Problem description:
Would you transcribe the line that holds "Stap 1. Kies je attractie 🏰", plus every line beneath it through the end of the data, exactly and with nothing added?

Page images and extracted text:
┌────────

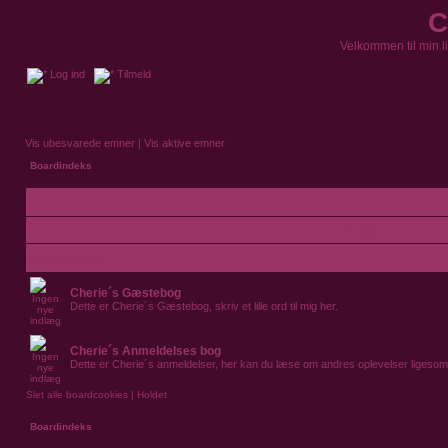
C
Velkommen til min l
Log ind
Tilmeld
Vis ubesvarede emner
|
Vis aktive emner
Boardindeks
Forum
Cherie´s sider
Cherie´s Gæstebog
Dette er Cherie´s Gæstebog, skriv et lille ord til mig her.
Cherie´s Anmeldelses bog
Dette er Cherie´s anmeldelser, her kan du læse om andres oplevelser ligesom
Slet alle boardcookies
|
Holdet
Boardindeks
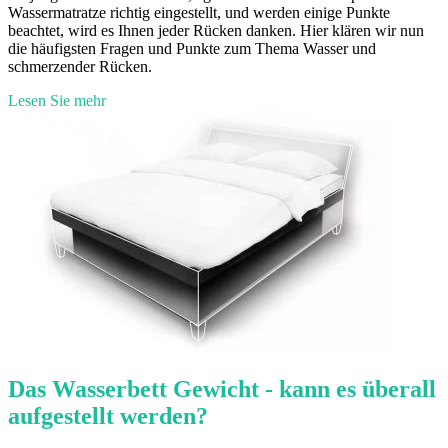
Wassermatratze richtig eingestellt, und werden einige Punkte
beachtet, wird es Ihnen jeder Rücken danken. Hier klären wir nun
die häufigsten Fragen und Punkte zum Thema Wasser und
schmerzender Rücken.
Lesen Sie mehr
Das Wasserbett Gewicht - kann es überall
aufgestellt werden?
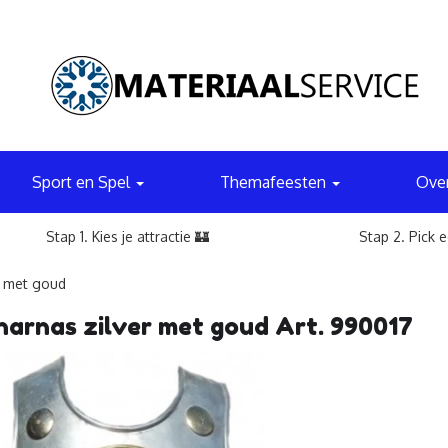
Sport en Spel
Themafeesten
Ove
Stap 1. Kies je attractie 🏰
Stap 2. Pick 
r met goud
harnas zilver met goud Art. 990017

└────────

Answer for this exercise:
Stap 1. Kies je attractie 🏰
Stap 2. Pick 
r met goud
harnas zilver met goud Art. 990017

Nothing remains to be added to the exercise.